Tiens, revenons plutôt à hier. J’aurais dû commencer un recueil des « punchlines » de Doc Sylvie, elle est excellente à ce jeu. Comme elle s’étonnait de ne pas voir de date de prévue pour la fibroscopie, en vérifiant méticuleusement le double du fax, bien arrivé dans le service concerné, j’ai risqué une remarque : » Je pense qu’ils n’aiment pas mon patronyme ! ». Elle a levé la tête, j’ai vu ses yeux rieurs derrière ses lunettes et le verdict est tombé : « Mais qu’est-ce que vous racontez ? Vous avez un patronyme très facile à porter ! ». J’adore quand elle se paye ma tête avec ces réparties spontanées, ça vaut largement une fibroscopie, croyez-moi ! Son regard est comparable aux rayons X quand je m’installe devant elle : elle évalue mon état en quelques secondes, proteste quand je dis que j’ai encore perdu du poids, mais elle le sait déjà au regard, et sonde mon âme en même temps pour savoir si tout cela ne m’affecte pas trop. Si elle a un doute sur les effets du traitement actuel, c’est Michel qui est interrogé : « Il est pénible avec la cortisone ? » et mon cher et tendre de répondre « Je ne m’en aperçois pas trop, je suis le plus souvent dans le jardin ! » Heureusement qu’il fait beau en ce moment… En fait, je suis très sage, je lis ma saga islandaise, je danse avec les Féroïens sur les quais de ce fjord tout au nord de l’Islande, je me bagarre avec les Norvégiens, et je pars à la pêche miraculeuse au hareng. Mes journées sont bien occupées.

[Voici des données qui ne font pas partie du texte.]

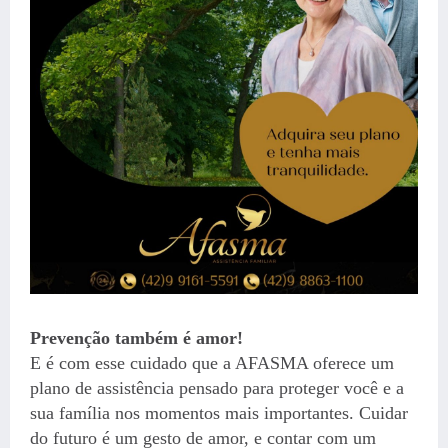
Prevenção também é amor!
E é com esse cuidado que a AFASMA oferece um
plano de assistência pensado para proteger você e a
sua família nos momentos mais importantes. Cuidar
do futuro é um gesto de amor, e contar com um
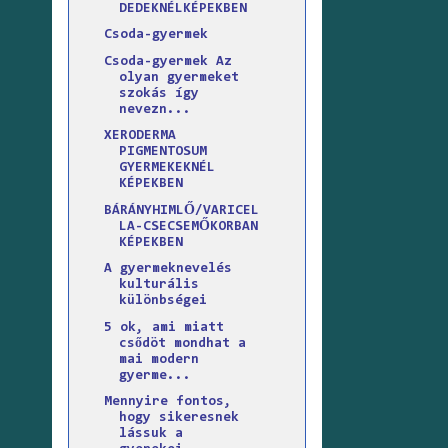
DEDEKNÉLKÉPEKBEN
Csoda-gyermek
Csoda-gyermek Az
olyan gyermeket
szokás így
nevezn...
XERODERMA
PIGMENTOSUM
GYERMEKEKNÉL
KÉPEKBEN
BÁRÁNYHIMLŐ/VARICEL
LA-CSECSEMŐKORBAN
KÉPEKBEN
A gyermeknevelés
kulturális
különbségei
5 ok, ami miatt
csődöt mondhat a
mai modern
gyerme...
Mennyire fontos,
hogy sikeresnek
lássuk a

Résultats de l’analyse d’hier :
C’est une grosse claque à la lecture : les constantes du foie sont encore très dégradées avec en prime une augmentation très nette de la bilirubine, des ASAT et ALAT aussi, et les phosphatases alcalines restent très hautes. Il semble donc, d’après mon assistant I.A, que la cortisone ne sera pas suffisante pour enrayer la GVH hépatique. Bon, déjà j’arrive à me nourrir, mais si la jaunisse se déclare, cela risque de ne pas durer. J’attends désormais les résultats des dragons virus, et surtout EBV. Suspense jusqu’à demain !
Jeudi 23 avril
Je profite d’un intermède nocturne pour rechercher un peu de musique. Je repasserai dans la matinée donner le résultat « dragon virus EBV » si je l’ai. L’article sera donc partagé et clos un peu plus tard.
Écouter Barbara à 3 h du matin est un privilège… merci, dame Cortisone de me donner aussi ces moments.